Adds Douville, "A silver lining of this study is that reworking of MIGHT could result in a separate diagnostic test for inflammatory diseases."
Together, the studies demonstrate the promise as well as the complexities of developing trustworthy clinical technologies using AI. In a related editorial, researchers noted several critical challenges that need to be addressed so that tools like MIGHT can be fully integrated into clinical practice.
They identified eight key barriers to bringing AI into routine clinical care. In simple terms, these include the false expectation that AI tools need to be flawless before they're considered useful; the need to present results as probabilities rather than simple yes-or-no answers; making sure AI predictions match real-world probabilities; ensuring results are reproducible; training models on diverse populations; explaining how AI makes decisions; recognizing how test accuracy can change when diseases are rare; and avoiding over-reliance on computer-generated recommendations.

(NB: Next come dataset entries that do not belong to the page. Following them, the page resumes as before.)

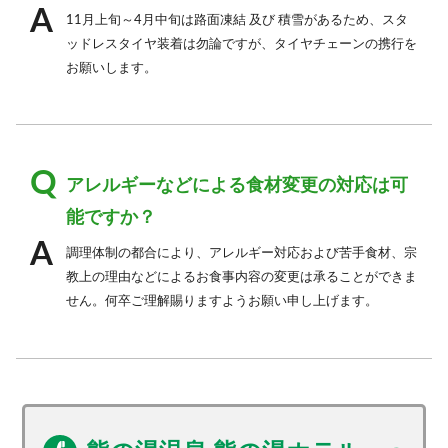
11月上旬～4月中旬は路面凍結 及び 積雪があるため、スタ
ッドレスタイヤ装着は勿論ですが、タイヤチェーンの携行を
お願いします。
アレルギーなどによる食材変更の対応は可
能ですか？
調理体制の都合により、アレルギー対応および苦手食材、宗
教上の理由などによるお食事内容の変更は承ることができま
せん。何卒ご理解賜りますようお願い申し上げます。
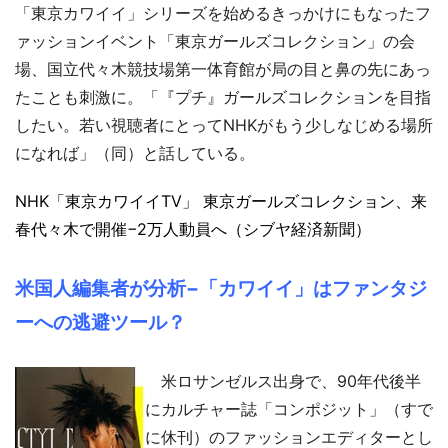
「東京カワイイ」シリーズを始めるきっかけにもなったフ
ァッションイベント「東京ガールズコレクション」の会
場、国立代々木競技場第一体育館が局の目と鼻の先にあっ
たことも刺激に。「『プチ』ガールズコレクションを目指
したい。若い視聴者にとってNHKがもう少しなじめる場所
になれば」（同）と話している。
NHK「東京カワイイTV」
東京ガールズコレクション、来
春代々木で開催−2万人動員へ（シブヤ経済新聞）
米国人編集者が分析−「カワイイ」はファンタジ
ーへの逃避ツール？
米ロサンゼルス出身で、90年代後半
にカルチャー誌「コンポジット」（すで
に休刊）のファッションエディターとし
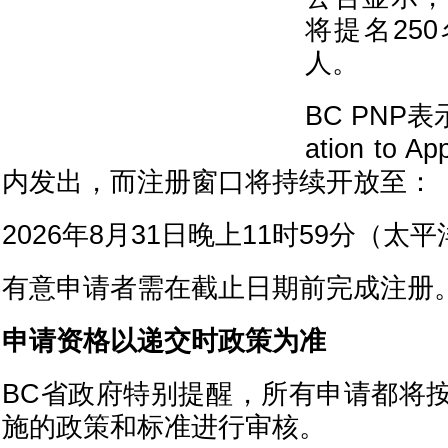
将提名25
人。
BC PNP表
ation to
内发出，而注册窗口将持续开放至：
2026年8月31日晚上11时59分（太
有意申请者需在截止日期前完成注册
申请资格以递交时政策为准
BC省政府特别提醒，所有申请都将
施的政策和标准进行审核。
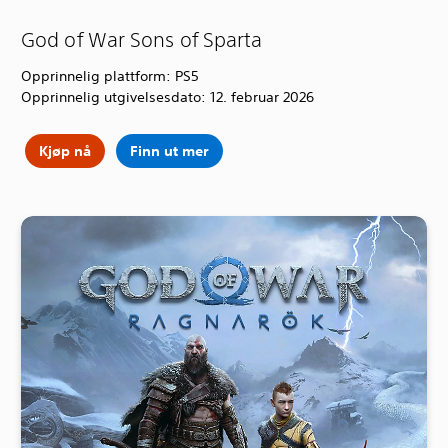
God of War Sons of Sparta
Opprinnelig plattform: PS5
Opprinnelig utgivelsesdato: 12. februar 2026
Kjøp nå
Finn ut mer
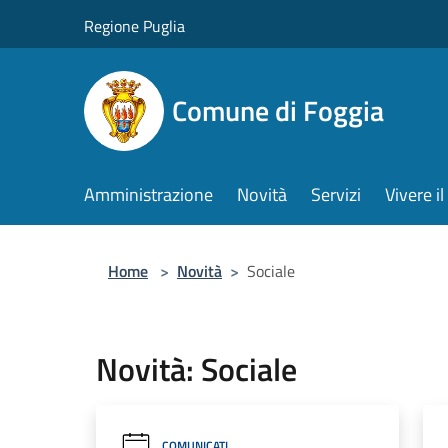
Salta al contenuto principale
Regione Puglia
Comune di Foggia
Amministrazione
Novità
Servizi
Vivere 
Home
>
Novità
>
Sociale
Novità: Sociale
COMUNICATI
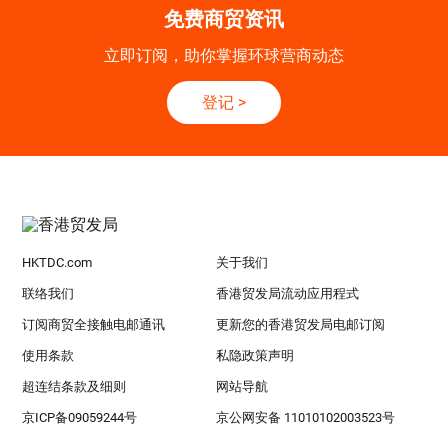
免费商贸资讯
立即订阅，助你掌握环球营商动态
登记
>
HKTDC.com
关于我们
联络我们
香港贸发局流动应用程式
订阅商贸全接触电邮通讯
更新您的香港贸发局电邮订阅
使用条款
私隐政策声明
超连结条款及细则
网站导航
京ICP备09059244号
京公网安备 11010102003523号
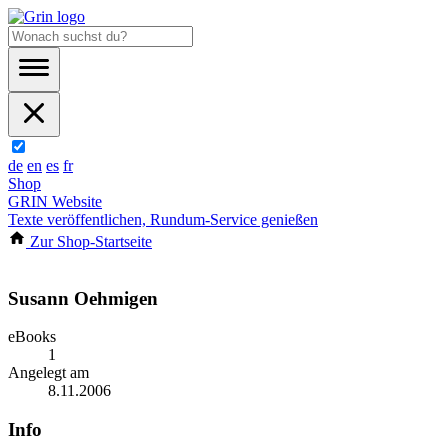
de
en
es
fr
Shop
GRIN Website
Texte veröffentlichen, Rundum-Service genießen
Zur Shop-Startseite
Susann Oehmigen
eBooks
1
Angelegt am
8.11.2006
Info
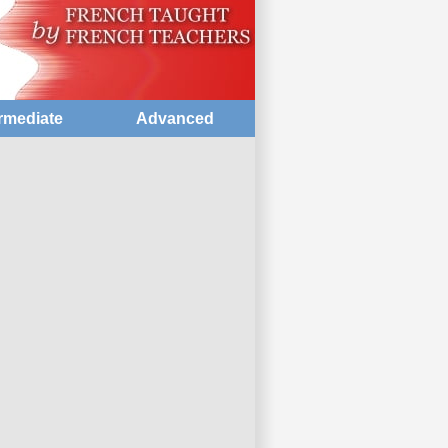
rmediate
Advanced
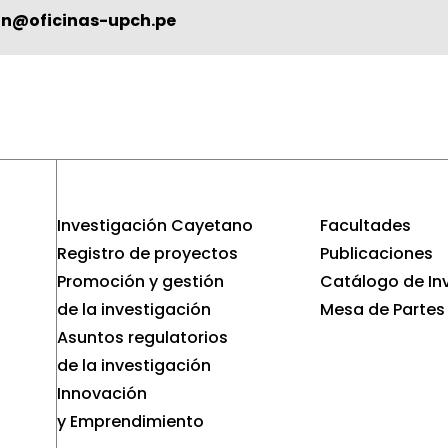
in@oficinas-upch.pe
Investigación Cayetano
Facultades
Registro de proyectos
Publicaciones
Promoción y gestión
Catálogo de In
de la investigación
Mesa de Partes
Asuntos regulatorios
de la investigación
Innovación
y Emprendimiento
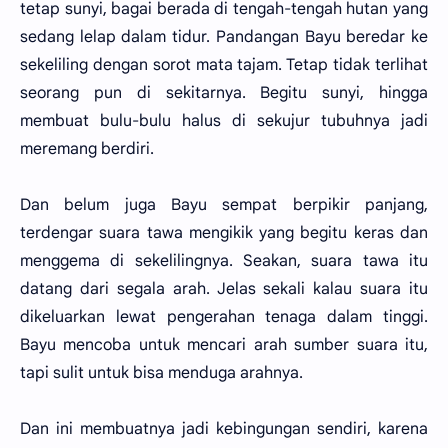
tetap sunyi, bagai berada di tengah-tengah hutan yang
sedang lelap dalam tidur. Pandangan Bayu beredar ke
sekeliling dengan sorot mata tajam. Tetap tidak terlihat
seorang pun di sekitarnya. Begitu sunyi, hingga
membuat bulu-bulu halus di sekujur tubuhnya jadi
meremang berdiri.
Dan belum juga Bayu sempat berpikir panjang,
terdengar suara tawa mengikik yang begitu keras dan
menggema di sekelilingnya. Seakan, suara tawa itu
datang dari segala arah. Jelas sekali kalau suara itu
dikeluarkan lewat pengerahan tenaga dalam tinggi.
Bayu mencoba untuk mencari arah sumber suara itu,
tapi sulit untuk bisa menduga arahnya.
Dan ini membuatnya jadi kebingungan sendiri, karena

"MIGHT could be applied to any field where measuring uncertainty and having confidence in the reliability and reproducibility of findings is key. This could be in the natural sciences, social sciences, or medical sciences. Research across all fields of science requires confidence that what the algorithm is spitting out is real, reproducible, and reliable," says Joshua Vogelstein.
The researchers say results obtained using AI technologies should be viewed as AI-informed data that can complement but not replace clinical judgment. Although MIGHT and CoMIGHT offer powerful new tools in cancer detection, and potentially inflammatory and vascular disease detection, they say that further clinical trials and validation are necessary before such tests can be extended to clinical use.
"Trust in the result is essential, and now that there is a reliable, quantitative tool in MIGHT, we and other researchers can use it and focus our efforts on studying more patients and adding statistically meaningful features to our tests for earlier cancer detection," says Bert Vogelstein, M.D., Clayton Professor of Oncology, co-director of the Ludwig Center, Howard Hughes Medical Institute investigator, and study co-leader.
MIGHT and its companion algorithm, CoMIGHT, are now publicly available at treeple.ai.